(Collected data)
+++

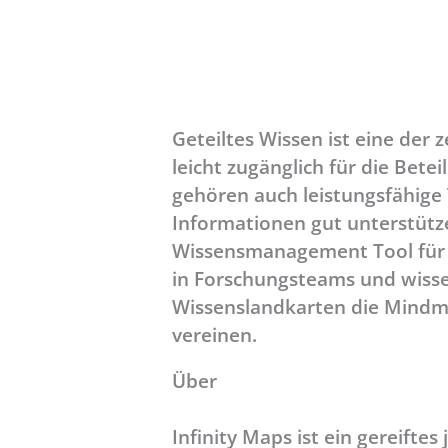
Geteiltes Wissen ist eine der
leicht zugänglich für die Bet
gehören auch leistungsfähige 
Informationen gut unterstützen
Wissensmanagement Tool für a
in Forschungsteams und wisse
Wissenslandkarten die Mindma
vereinen.
Über
Infinity Maps ist ein gereifte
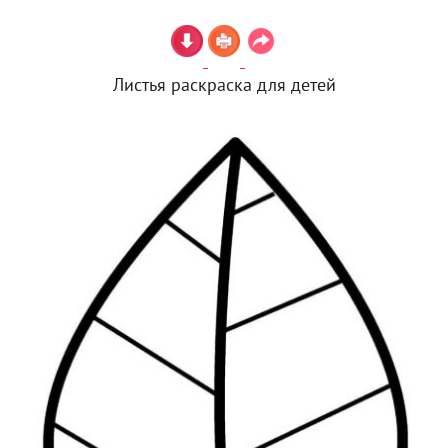
Листья раскраска для детей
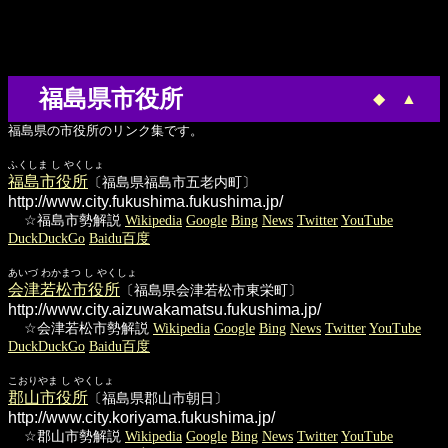
福島県市役所
◆
▲
福島県の市役所のリンク集です。
ふくしま し やくしょ
福島市役所
〔福島県福島市五老内町〕
http://www.city.fukushima.fukushima.jp/
☆福島市勢解説
Wikipedia
Google
Bing
News
Twitter
YouTube
DuckDuckGo
Baidu百度
あいづ わかまつ し やくしょ
会津若松市役所
〔福島県会津若松市東栄町〕
http://www.city.aizuwakamatsu.fukushima.jp/
☆会津若松市勢解説
Wikipedia
Google
Bing
News
Twitter
YouTube
DuckDuckGo
Baidu百度
こおりやま し やくしょ
郡山市役所
〔福島県郡山市朝日〕
http://www.city.koriyama.fukushima.jp/
☆郡山市勢解説
Wikipedia
Google
Bing
News
Twitter
YouTube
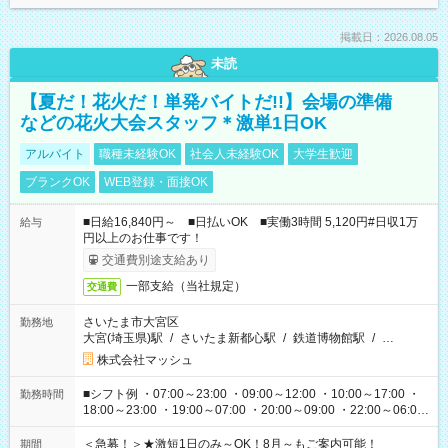
掲載日：2026.08.05
未読
【夏だ！花火だ！単発バイトだ!!】会場の準備
などの花火大会スタッフ＊激単1日OK
アルバイト
職種未経験OK
社会人未経験OK
大学生歓迎
ブランクOK
WEB登録・面接OK
■日給16,840円～ ■日払いOK ■実働3時間 5,120円#日収1万
給与
円以上のお仕事です！
交通費別途支給あり
一部支給（当社規定）
交通費
さいたま市大宮区
勤務地
大宮(埼玉県)駅
/
さいたま新都心駅
/
鉄道博物館駅
/
…
株式会社マッシュ
■シフト例 ・07:00～23:00 ・09:00～12:00 ・10:00～17:00 ・
勤務時間
18:00～23:00 ・19:00～07:00 ・20:00～09:00 ・22:00～06:00
etc ★最短3時間で5,120円のお仕事から／15時間で2万円近く稼
げるお仕事も！ ご希望のお時間に合わせてご紹介！ ※シフトは
＜急募！＞★激短1日のみ～OK！8月～もご案内可能！
期間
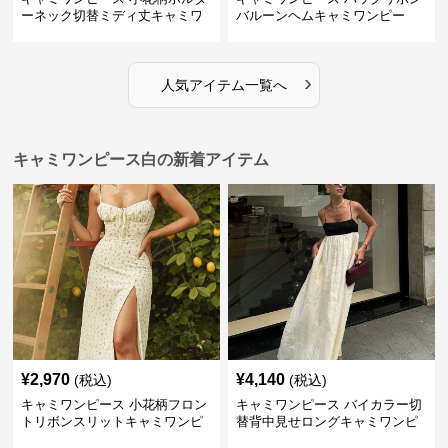
ーネック切替ミディ丈キャミワ
バルーンヘムキャミワンピー
ンピース 白
ス 白
›
人気アイテム一覧へ
キャミワンピース白の新着アイテム
¥
2,970
¥
4,140
(税込)
(税込)
キャミワンピース 小花柄フロン
キャミワンピース バイカラー切
トリボンスリットキャミワンピ
替背中見せロングキャミワンピ
ース
ース 白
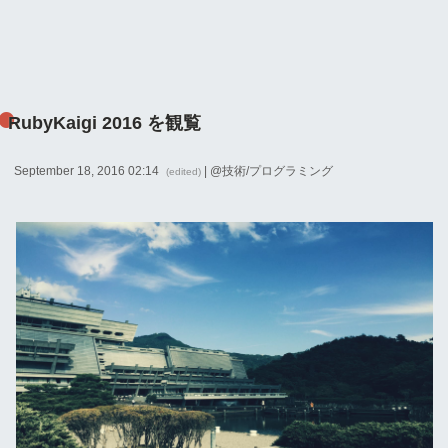
RubyKaigi 2016 を観覧
September 18, 2016 02:14
| @
技術/プログラミング
(edited)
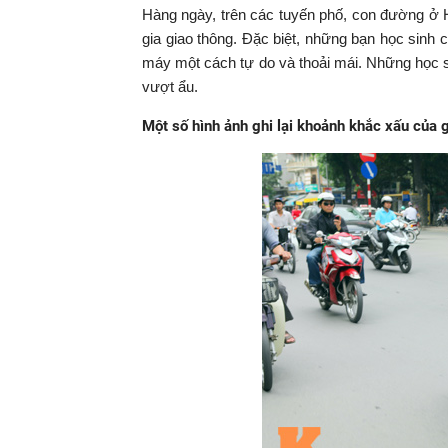
Hàng ngày, trên các tuyến phố, con đường ở Hà
gia giao thông. Đặc biệt, những bạn học sinh
máy một cách tự do và thoải mái. Những học s
vượt ẩu.
Một số hình ảnh ghi lại khoảnh khắc xấu của g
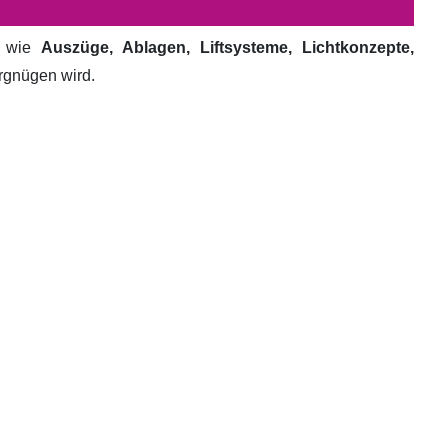
e wie
Auszüge, Ablagen, Liftsysteme, Lichtkonzepte,
ergnügen wird.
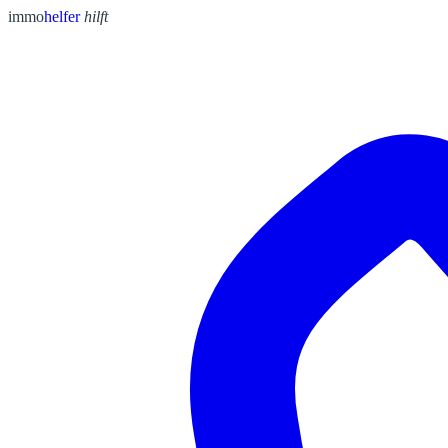
immo
helfer
hilft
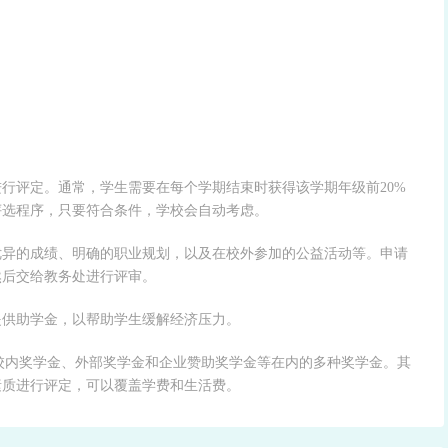
行评定。通常，学生需要在每个学期结束时获得该学期年级前20%
评选程序，只要符合条件，学校会自动考虑。
优异的成绩、明确的职业规划，以及在校外参加的公益活动等。申请
然后交给教务处进行评审。
提供助学金，以帮助学生缓解经济压力。
校内奖学金、外部奖学金和企业赞助奖学金等在内的多种奖学金。其
素质进行评定，可以覆盖学费和生活费。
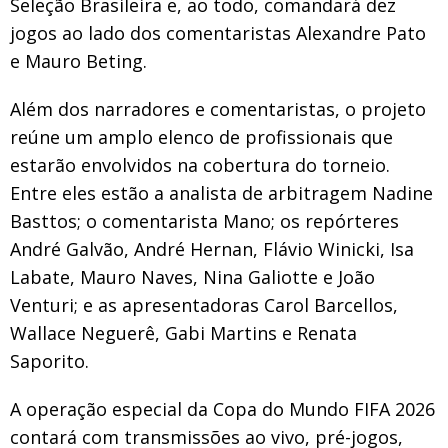
Seleção Brasileira e, ao todo, comandará dez
jogos ao lado dos comentaristas Alexandre Pato
e Mauro Beting.
Além dos narradores e comentaristas, o projeto
reúne um amplo elenco de profissionais que
estarão envolvidos na cobertura do torneio.
Entre eles estão a analista de arbitragem Nadine
Basttos; o comentarista Mano; os repórteres
André Galvão, André Hernan, Flávio Winicki, Isa
Labate, Mauro Naves, Nina Galiotte e João
Venturi; e as apresentadoras Carol Barcellos,
Wallace Neguerê, Gabi Martins e Renata
Saporito.
A operação especial da Copa do Mundo FIFA 2026
contará com transmissões ao vivo, pré-jogos,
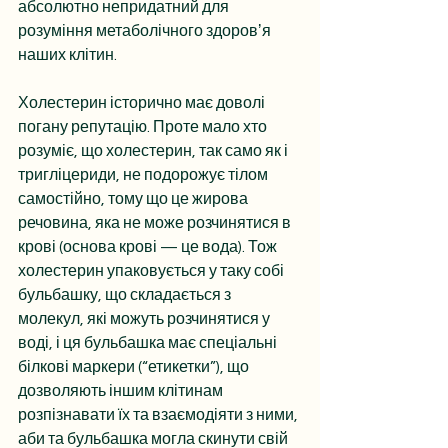
абсолютно непридатний для 
розуміння метаболічного здоровʼя 
наших клітин.
Холестерин історично має доволі 
погану репутацію. Проте мало хто 
розуміє, що холестерин, так само як і 
тригліцериди, не подорожує тілом 
самостійно, тому що це жирова 
речовина, яка не може розчинятися в 
крові (основа крові — це вода). Тож 
холестерин упаковується у таку собі 
бульбашку, що складається з 
молекул, які можуть розчинятися у 
воді, і ця бульбашка має спеціальні 
білкові маркери (“етикетки”), що 
дозволяють іншим клітинам 
розпізнавати їх та взаємодіяти з ними, 
аби та бульбашка могла скинути свій 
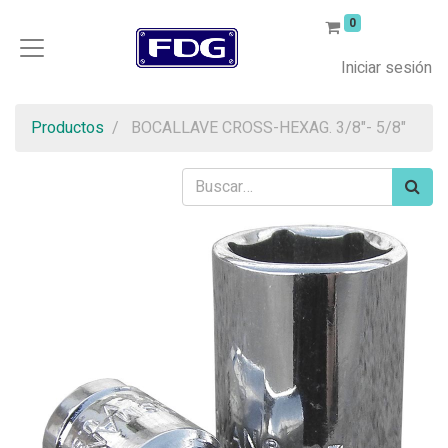
0
Iniciar sesión
Productos
BOCALLAVE CROSS-HEXAG. 3/8"- 5/8"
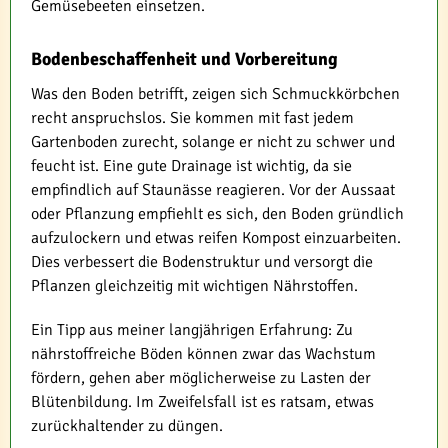
Gemüsebeeten einsetzen.
Bodenbeschaffenheit und Vorbereitung
Was den Boden betrifft, zeigen sich Schmuckkörbchen
recht anspruchslos. Sie kommen mit fast jedem
Gartenboden zurecht, solange er nicht zu schwer und
feucht ist. Eine gute Drainage ist wichtig, da sie
empfindlich auf Staunässe reagieren. Vor der Aussaat
oder Pflanzung empfiehlt es sich, den Boden gründlich
aufzulockern und etwas reifen Kompost einzuarbeiten.
Dies verbessert die Bodenstruktur und versorgt die
Pflanzen gleichzeitig mit wichtigen Nährstoffen.
Ein Tipp aus meiner langjährigen Erfahrung: Zu
nährstoffreiche Böden können zwar das Wachstum
fördern, gehen aber möglicherweise zu Lasten der
Blütenbildung. Im Zweifelsfall ist es ratsam, etwas
zurückhaltender zu düngen.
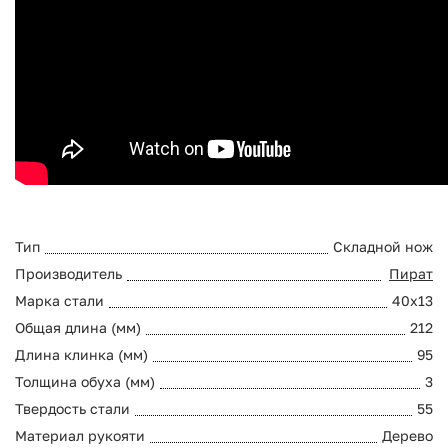
Тип
Складной нож
Производитель
Пират
Марка стали
40х13
Общая длина (мм)
212
Длина клинка (мм)
95
Толщина обуха (мм)
3
Твердость стали
55
Материал рукояти
Дерево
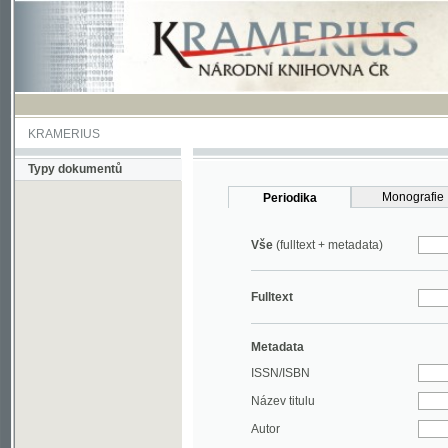
KRAMERIUS
Typy dokumentů
Monografie
Periodika
Vše
(fulltext + metadata)
Fulltext
Metadata
ISSN/ISBN
Název titulu
Autor
Rok
MDT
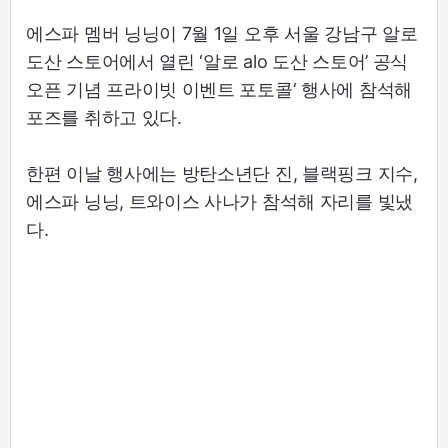
에스파 멤버 닝닝이 7월 1일 오후 서울 강남구 알로
도산 스토어에서 열린 ‘알로 alo 도산 스토어’ 공식
오픈 기념 프라이빗 이벤트 포토콜‘ 행사에 참석해
포즈를 취하고 있다.
한편 이날 행사에는 방탄소년단 진, 블랙핑크 지수,
에스파 닝닝, 트와이스 사나가 참석해 자리를 빛냈
다.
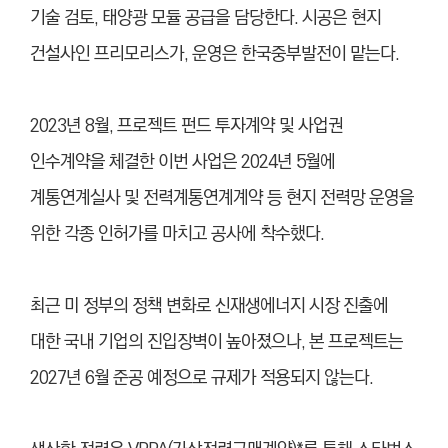
기술 검토, 태양광 모듈 공급을 담당한다. 시공은 현지
건설사인 프리모리스가, 운영은 한국중부발전이 맡는다.
2023년 8월, 프로젝트 펀드 투자계약 및 사업권
인수계약을 체결한 이번 사업은 2024년 5월에
계통연계실사 및 전력계통연계계약 등 현지 전력망 운영을
위한 각종 인허가를 마치고 공사에 착수했다.
최근 미 정부의 정책 변화로 신재생에너지 시장 진출에
대한 국내 기업의 진입장벽이 높아졌으나, 본 프로젝트는
2027년 6월 준공 예정으로 규제가 적용되지 않는다.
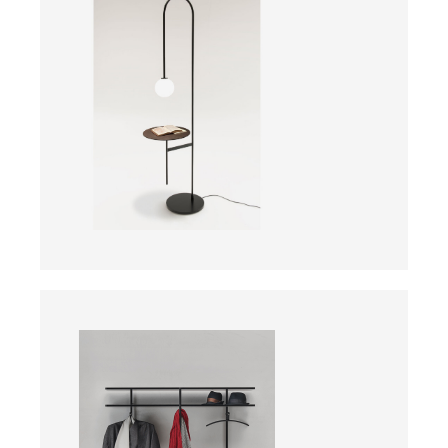
ab
ab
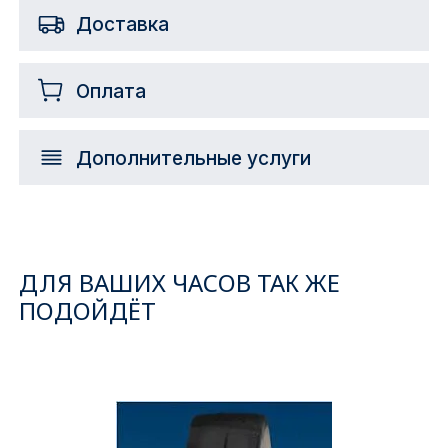
Доставка
Оплата
Дополнительные услуги
ДЛЯ ВАШИХ ЧАСОВ ТАК ЖЕ
ПОДОЙДЁТ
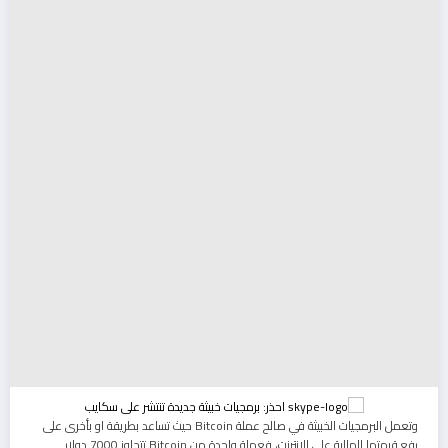
وتعمل البرمجيات الخبيثة في صالح عملة Bitcoin حيث تساعد بطريقة او بأخرى على
رفع قيمتها المالية على الانترنت، فعملة واحدة من Bitcoin تتجاوز 7000 دولار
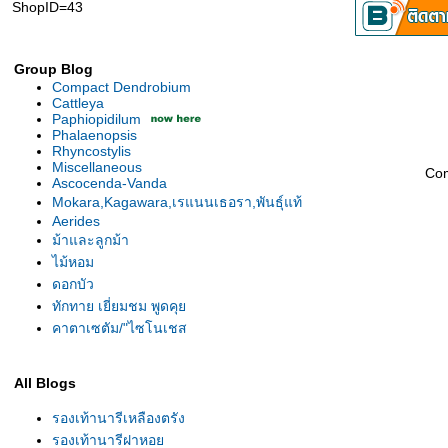
ShopID=43
Group Blog
Compact Dendrobium
Cattleya
Paphiopidilum
Phalaenopsis
Rhyncostylis
Miscellaneous
Co
Ascocenda-Vanda
Mokara,Kagawara,เรแนนเธอรา,พันธุ์แท้
Aerides
ม้าและลูกม้า
ไม้หอม
ดอกบัว
ทักทาย เยี่ยมชม พูดคุ
คาตาเซตัม/"ไซโนเชส
All Blogs
รองเท้านารีเหลืองตรัง
รองเท้านารีฝาหอ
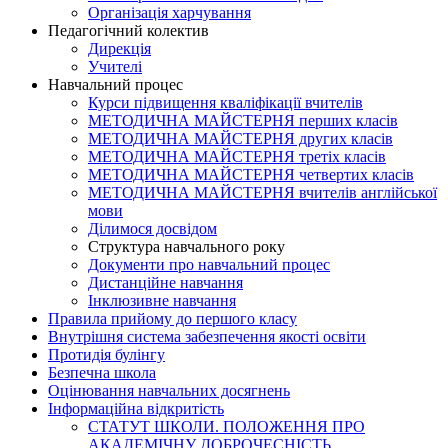
Організація харчування
Педагогічний колектив
Дирекція
Учителі
Навчальний процес
Курси підвищення кваліфікації вчителів
МЕТОДИЧНА МАЙСТЕРНЯ перших класів
МЕТОДИЧНА МАЙСТЕРНЯ других класів
МЕТОДИЧНА МАЙСТЕРНЯ третіх класів
МЕТОДИЧНА МАЙСТЕРНЯ четвертих класів
МЕТОДИЧНА МАЙСТЕРНЯ вчителів англійської
мови
Ділимося досвідом
Структура навчального року
Документи про навчальний процес
Дистанційне навчання
Інклюзивне навчання
Правила прийому до першого класу
Внутрішня система забезпечення якості освіти
Протидія булінгу
Безпечна школа
Оцінювання навчальних досягнень
Інформаційна відкритість
СТАТУТ ШКОЛИ. ПОЛОЖЕННЯ ПРО
АКАДЕМІЧНУ ДОБРОЧЕСНІСТЬ.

+++

Counting every line of the records above that has the word "fukushima", state the total and give nothing besides it.

3